Considérant ce qui suit

 : 1. Aux termes de l'article L. 521-1 du code de justice administrative : " Quand une décision administrative, même de rejet, fait l'objet d'une requête en annulation ou en réformation, le juge des référés, saisi d'une demande en ce sens, peut ordonner la suspension de l'exécution de cette décision, ou de certains de ses effets, lorsque l'urgence le justifie et qu'il est fait état d'un moyen propre à créer, en l'état de l'instruction, un doute sérieux quant à la légalité de la décision. ".

2. La société Avicenne ambulances demande au juge des référés de suspendre l'exécution de l'arrêté du 18 mars 2025 par lequel la directrice de l'agence régionale de santé Auvergne-Rhône-Alpes a prononcé le retrait temporaire de son agrément, pour une durée de deux mois à compter du 27 mai 2025.

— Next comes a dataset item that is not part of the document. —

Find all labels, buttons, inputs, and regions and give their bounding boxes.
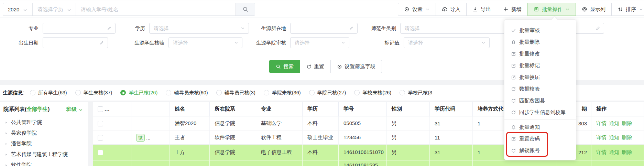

3. D'une part, l'urgence justifie que soit prononcée la suspension d'un acte administratif lorsque l'exécution de celui-ci porte atteinte, de manière suffisamment grave et immédiate, à un intérêt public, à la situation du requérant ou aux intérêts qu'il entend défendre. Il appartient au juge des référés d'apprécier concrètement, compte tenu des justifications fournies par le requérant, si les effets de l'acte litigieux sont de nature à caractériser une urgence justifiant que, sans attendre le jugement de la requête au fond, l'exécution de la décision soit suspendue. L'urgence doit être appréciée objectivement et compte tenu de l'ensemble des circonstances de l'espèce.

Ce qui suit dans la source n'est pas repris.